Мне следовало наконец принять какое-то решение — не мог же я провести здесь всю ночь в этой маске и в полном молчании. Я подумал, не уйти ли мне, тем более что ни М. М., ни К. К. не могли быть уверены, что Пьеро — это я; но отвергнул с ужасом эту мысль, представив, сколь великое потрясение суждено чистой душою К. К., когда она узнает, что Пьеро — это я. С величайшим огорчением думал я о том, что уже и в эти минуты она заподозрила, кто перед нею. Я был ее муж, ее соблазнитель. От этих мыслей сердце мое разрывалось на части.
Внезапно мне представляется, что я угадал правду: если М. М. и впрямь в тайном кабинете, она появится, когда сочтет нужным. В этой мысли решаюсь я остаться. Развязав платок, которым, вместе с белою маскою Пьеро, была обмотана моя голова, я открываю лицо, и прелестная К. К. успокаивается.
— Это мог быть только ты, — говорит она, — но все равно я облегченно вздыхаю. Кажется, ты был удивлен, увидев меня. Значит, ты не ожидал встретить меня здесь?
— Конечно, я ничего не знал.
— Я в отчаянии, если огорчила тебя, но я ни в чем не виновата.
— Любимая моя, иди я обниму тебя. Как можешь ты думать, будто я, увидев тебя, способен огорчиться? Ты по-прежнему лучшая моя половина; но прошу тебя, помоги душе моей выйти из жестокого лабиринта, где она заплутала, — ведь попасть сюда ты могла, только выдав нашу тайну.
— Я? Никогда я не смогу тебя предать, даже под страхом смерти.
— Как же ты оказалась здесь? Как же милая подруга твоя обо всем догадалась? Ни один человек на свете не мог сказать ей, что я твой муж. Быть может, Лаура…
— Лаура верна мне. Дорогой друг, я не могу ничего понять.
— Но как же ты согласилась на весь этот маскарад, на то, чтобы прийти сюда? Оказывается, ты можешь выходить из монастыря — и ты до сих пор скрывала от меня столь важную тайну?
— Неужто ты мог поверить, что я бы не рассказала тебе столь важную вещь, когда б хоть раз выходила за пределы монастыря? Сегодня я впервые, тому два часа, совершила подобный поступок, и ничего нет проще и естественней причины, заставившей меня это сделать.
— Так расскажи мне обо всем, дорогой друг, я сгораю от любопытства.

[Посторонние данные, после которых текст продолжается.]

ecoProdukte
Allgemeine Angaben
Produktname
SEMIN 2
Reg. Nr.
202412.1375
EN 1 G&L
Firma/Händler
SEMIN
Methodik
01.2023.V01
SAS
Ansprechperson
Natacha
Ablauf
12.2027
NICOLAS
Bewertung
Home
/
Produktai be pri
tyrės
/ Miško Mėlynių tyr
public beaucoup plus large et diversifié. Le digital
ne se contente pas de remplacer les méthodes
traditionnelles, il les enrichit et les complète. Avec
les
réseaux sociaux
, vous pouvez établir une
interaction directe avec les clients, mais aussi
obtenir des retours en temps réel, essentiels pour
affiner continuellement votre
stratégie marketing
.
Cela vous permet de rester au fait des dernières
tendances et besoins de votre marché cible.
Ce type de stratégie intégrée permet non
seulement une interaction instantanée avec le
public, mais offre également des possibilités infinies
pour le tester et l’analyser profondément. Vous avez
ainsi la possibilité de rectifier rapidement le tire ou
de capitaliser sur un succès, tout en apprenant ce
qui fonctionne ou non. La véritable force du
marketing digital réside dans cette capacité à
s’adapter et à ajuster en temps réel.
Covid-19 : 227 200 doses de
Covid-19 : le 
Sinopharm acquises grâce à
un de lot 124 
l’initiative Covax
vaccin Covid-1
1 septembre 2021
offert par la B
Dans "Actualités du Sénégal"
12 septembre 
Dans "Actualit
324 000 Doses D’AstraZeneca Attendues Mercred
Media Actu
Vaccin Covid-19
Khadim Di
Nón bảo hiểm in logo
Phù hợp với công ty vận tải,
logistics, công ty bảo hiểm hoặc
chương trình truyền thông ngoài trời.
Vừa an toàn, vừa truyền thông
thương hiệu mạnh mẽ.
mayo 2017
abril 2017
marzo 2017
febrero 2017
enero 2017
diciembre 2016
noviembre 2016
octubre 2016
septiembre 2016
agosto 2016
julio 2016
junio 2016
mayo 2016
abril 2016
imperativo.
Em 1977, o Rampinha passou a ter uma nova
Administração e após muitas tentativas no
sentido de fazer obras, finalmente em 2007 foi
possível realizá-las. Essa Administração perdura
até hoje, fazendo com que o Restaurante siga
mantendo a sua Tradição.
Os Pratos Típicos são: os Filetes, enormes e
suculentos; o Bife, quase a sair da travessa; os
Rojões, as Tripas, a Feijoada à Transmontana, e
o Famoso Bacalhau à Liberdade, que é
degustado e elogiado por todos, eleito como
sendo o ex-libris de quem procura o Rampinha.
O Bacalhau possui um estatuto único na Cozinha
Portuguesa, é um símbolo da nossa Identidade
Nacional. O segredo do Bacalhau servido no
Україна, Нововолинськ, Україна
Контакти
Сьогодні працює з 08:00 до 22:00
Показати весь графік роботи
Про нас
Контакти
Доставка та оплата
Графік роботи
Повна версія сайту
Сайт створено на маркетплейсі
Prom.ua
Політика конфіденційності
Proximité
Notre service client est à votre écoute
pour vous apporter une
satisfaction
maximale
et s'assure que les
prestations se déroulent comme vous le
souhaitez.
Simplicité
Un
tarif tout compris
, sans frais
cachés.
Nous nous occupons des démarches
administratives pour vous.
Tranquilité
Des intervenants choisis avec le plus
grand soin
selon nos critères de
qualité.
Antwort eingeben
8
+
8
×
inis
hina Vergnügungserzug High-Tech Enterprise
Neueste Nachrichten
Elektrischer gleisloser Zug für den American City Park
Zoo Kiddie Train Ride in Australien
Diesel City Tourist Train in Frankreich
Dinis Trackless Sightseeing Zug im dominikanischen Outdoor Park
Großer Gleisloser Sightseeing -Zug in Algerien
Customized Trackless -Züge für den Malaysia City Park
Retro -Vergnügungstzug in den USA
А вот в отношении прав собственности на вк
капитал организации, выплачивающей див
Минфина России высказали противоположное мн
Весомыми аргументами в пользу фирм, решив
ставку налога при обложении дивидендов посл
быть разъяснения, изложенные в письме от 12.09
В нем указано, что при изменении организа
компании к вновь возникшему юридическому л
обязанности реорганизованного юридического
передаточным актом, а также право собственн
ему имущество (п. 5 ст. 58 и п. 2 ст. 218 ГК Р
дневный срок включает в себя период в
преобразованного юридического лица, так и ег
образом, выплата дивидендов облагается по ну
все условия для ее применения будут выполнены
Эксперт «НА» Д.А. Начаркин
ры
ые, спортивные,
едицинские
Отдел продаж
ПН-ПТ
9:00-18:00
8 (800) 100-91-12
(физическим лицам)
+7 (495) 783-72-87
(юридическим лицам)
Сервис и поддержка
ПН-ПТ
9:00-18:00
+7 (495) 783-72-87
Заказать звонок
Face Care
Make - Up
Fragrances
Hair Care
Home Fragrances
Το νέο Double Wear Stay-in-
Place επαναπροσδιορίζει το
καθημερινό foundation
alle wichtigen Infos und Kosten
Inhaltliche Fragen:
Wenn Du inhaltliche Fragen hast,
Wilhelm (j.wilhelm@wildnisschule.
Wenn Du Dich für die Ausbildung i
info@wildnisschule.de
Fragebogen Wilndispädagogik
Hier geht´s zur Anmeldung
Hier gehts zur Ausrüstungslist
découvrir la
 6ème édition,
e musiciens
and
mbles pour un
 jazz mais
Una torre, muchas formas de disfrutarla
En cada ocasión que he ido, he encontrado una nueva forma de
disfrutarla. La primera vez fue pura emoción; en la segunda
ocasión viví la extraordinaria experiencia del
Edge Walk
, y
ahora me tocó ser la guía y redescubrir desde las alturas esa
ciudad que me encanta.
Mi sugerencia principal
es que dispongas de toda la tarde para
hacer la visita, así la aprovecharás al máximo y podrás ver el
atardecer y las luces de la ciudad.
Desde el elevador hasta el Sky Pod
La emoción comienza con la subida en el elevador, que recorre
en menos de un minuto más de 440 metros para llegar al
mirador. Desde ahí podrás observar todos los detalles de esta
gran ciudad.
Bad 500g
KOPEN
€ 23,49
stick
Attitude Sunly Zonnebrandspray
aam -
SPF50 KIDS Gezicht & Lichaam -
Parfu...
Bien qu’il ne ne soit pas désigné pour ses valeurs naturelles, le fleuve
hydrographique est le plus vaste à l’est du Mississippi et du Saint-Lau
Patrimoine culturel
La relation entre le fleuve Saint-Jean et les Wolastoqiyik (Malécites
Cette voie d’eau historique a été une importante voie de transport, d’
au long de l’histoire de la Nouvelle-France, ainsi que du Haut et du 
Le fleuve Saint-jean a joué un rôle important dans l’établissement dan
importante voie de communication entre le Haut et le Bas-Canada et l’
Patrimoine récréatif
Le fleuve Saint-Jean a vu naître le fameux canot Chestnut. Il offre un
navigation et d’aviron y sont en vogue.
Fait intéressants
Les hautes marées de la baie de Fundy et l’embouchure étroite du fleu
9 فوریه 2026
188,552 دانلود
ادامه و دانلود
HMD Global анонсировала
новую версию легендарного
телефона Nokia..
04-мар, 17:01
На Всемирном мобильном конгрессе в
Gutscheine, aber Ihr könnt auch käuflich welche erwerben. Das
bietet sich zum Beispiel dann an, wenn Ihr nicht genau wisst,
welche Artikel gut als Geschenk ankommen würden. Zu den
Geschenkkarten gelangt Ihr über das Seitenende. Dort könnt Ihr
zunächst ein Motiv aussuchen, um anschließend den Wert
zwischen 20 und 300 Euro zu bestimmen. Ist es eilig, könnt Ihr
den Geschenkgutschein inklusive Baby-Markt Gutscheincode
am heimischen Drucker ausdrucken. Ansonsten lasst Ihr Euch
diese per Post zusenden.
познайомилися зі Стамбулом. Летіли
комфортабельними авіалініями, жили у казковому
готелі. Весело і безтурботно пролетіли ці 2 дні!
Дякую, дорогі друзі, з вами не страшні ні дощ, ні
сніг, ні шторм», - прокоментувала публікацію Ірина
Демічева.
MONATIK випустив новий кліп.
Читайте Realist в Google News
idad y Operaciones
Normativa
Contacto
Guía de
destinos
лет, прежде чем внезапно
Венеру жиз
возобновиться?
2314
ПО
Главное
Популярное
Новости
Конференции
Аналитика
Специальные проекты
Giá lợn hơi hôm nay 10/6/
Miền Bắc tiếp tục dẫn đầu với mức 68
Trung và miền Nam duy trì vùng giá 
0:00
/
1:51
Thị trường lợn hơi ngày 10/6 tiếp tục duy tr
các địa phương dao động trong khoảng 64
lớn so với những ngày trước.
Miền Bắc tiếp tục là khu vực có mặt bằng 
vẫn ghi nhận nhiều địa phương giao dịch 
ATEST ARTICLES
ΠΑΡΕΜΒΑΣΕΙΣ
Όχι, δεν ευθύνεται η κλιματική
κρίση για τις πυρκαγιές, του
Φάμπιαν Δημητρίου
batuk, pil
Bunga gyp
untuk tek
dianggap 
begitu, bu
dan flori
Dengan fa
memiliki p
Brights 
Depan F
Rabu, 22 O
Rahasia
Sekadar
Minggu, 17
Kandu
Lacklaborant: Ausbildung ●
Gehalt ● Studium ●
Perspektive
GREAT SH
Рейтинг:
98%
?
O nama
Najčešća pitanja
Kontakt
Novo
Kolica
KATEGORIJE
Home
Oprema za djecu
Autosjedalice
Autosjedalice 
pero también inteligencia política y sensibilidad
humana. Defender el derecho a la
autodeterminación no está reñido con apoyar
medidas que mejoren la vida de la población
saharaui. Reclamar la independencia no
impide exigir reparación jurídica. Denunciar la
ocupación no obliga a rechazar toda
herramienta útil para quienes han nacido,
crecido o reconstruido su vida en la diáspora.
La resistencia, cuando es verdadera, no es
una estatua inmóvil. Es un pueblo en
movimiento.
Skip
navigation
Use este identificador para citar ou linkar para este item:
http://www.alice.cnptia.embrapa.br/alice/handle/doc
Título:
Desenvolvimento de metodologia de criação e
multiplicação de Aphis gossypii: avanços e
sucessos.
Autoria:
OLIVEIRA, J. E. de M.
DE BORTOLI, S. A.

— Оно дорого мне; скажу все, как было. Ты знаешь, как мы с М. М. любим друг друга; нас связывают самые нежные узы — ты мог убедиться в том из моих писем. Итак, два дня назад М. М. просила аббатису и мою тетку дозволить мне спать в ее покоях вместо послушницы, у которой случился сильный насморк и которая отправлена была со своим кашлем в больницу. Разрешение было дано, и ты не можешь вообразить, с каким удовольствием смогли мы наконец улечься вместе в одну постель.